Das Bundesarbeitsministerium hatte im September 2011 eine neue Debatte um den Mindestlohn ausgelöst, indem die Bundesarbeitsministerin sich dafür aussprach, in Deutschland flächendeckend einen Mindestlohn festzulegen. Über kurz oder lang würden gesetzliche Vorgaben für alle Branchen kommen. Voraussetzung sei, dass die Höhe des Mindestlohns unabhängig vom Staat unter Beteiligung der Tarifpartner gefunden werde.

Der Union-Arbeitnehmerflügel will auf dem CDU-Parteitag im November einen Antrag für gesetzliche Mindestlöhne einbringen.

Die Opposition reagierte kritisch, da es in der Koalition keine Mehrheit für einen Mindestlohn gebe. Das dürfte zutreffend sein. Die Bundesarbeitsministerin muss mit großem Widerstand aus den eigenen Reihen rechnen. Insbesondere will der Wirtschaftsflügel der CDU den Mindestlohn nicht mittragen.

Die Fronten pro und contra Mindestlohn sind weit gespannt. So ist er für den FDP Vizekanzler „DDR pur ohne Mauer“. Auf der anderen Seite wird mit Blick auf den prekären Niedriglohnsektor von einem unausweichlichen Zwang gesprochen, auch über die tariflichen Einigungsmöglichkeiten hinaus per Gesetz eine untere Auffanglinie beim Verdienst zu ziehen.

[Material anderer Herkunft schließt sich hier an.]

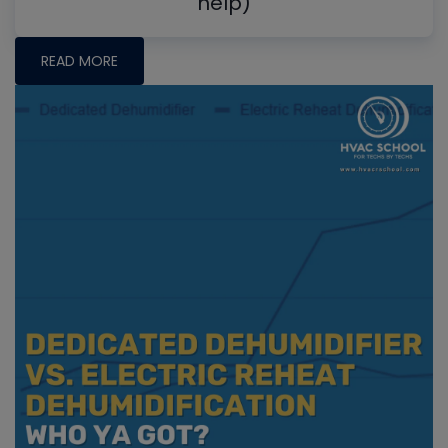
help)
READ MORE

Innerhalb der CDU sprechen sich immer mehr für den Mindestlohn aus.

Man muss auch den Zusammenhang mit den drohenden Altersarmut sehen. Hier hatte die Bundesarbeitsministerin die Zuschussrente ins Spiel gebracht, als Mittel, um der drohenden Altersarmut von tausenden Menschen zu begegnen, die die im Niedriglohnbereich nur Mini-Rentenansprüche erwerben.

Der Staat muss also zweimal eingreifen: Er muss die Niedriglöhne mit dem Hartz 4 Instrumentarium aufstocken und später dann die Niedrigrenten mit der Grundsicherung.